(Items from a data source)
::::::::

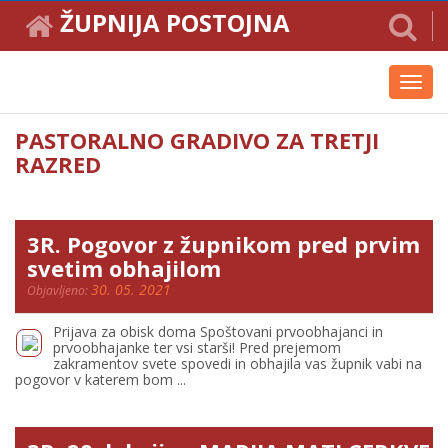
ŽUPNIJA POSTOJNA
Toggl
navig
PASTORALNO GRADIVO ZA TRETJI
RAZRED
3R. Pogovor z župnikom pred prvim
svetim obhajilom
30. 05. 2021
Objavljeno:
Prijava za obisk doma Spoštovani prvoobhajanci in
prvoobhajanke ter vsi starši! Pred prejemom
zakramentov svete spovedi in obhajila vas župnik vabi na
pogovor v katerem bom ...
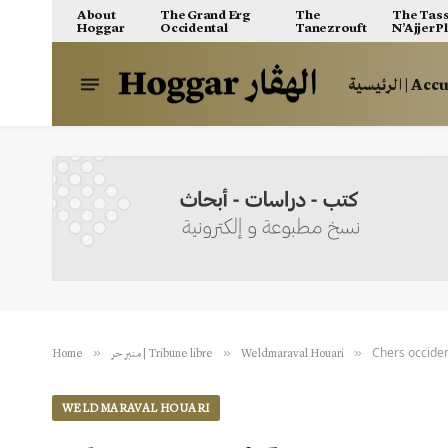
About
The Grand Erg
The
The Tass
Hoggar
Occidental
Tanezrouft
N’Ajjer P
الرئيسية | A
Chers occident
»
»
»
Home
منبر حر | Tribune libre
Weldmaraval Houari
WELDMARAVAL HOUARI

::::::::

Problem to solve: Please print every record exactly, leaving out the pictures.

Answer section:
ŽUPNIJA POSTOJNA
Toggl
navig
PASTORALNO GRADIVO ZA TRETJI
RAZRED
3R. Pogovor z župnikom pred prvim
svetim obhajilom
30. 05. 2021
Objavljeno:
Prijava za obisk doma Spoštovani prvoobhajanci in
prvoobhajanke ter vsi starši! Pred prejemom
zakramentov svete spovedi in obhajila vas župnik vabi na
pogovor v katerem bom ...
About
The Grand Erg
The
The Tass
Hoggar
Occidental
Tanezrouft
N’Ajjer P
الرئيسية | A
Chers occident
»
»
»
Home
منبر حر | Tribune libre
Weldmaraval Houari
WELDMARAVAL HOUARI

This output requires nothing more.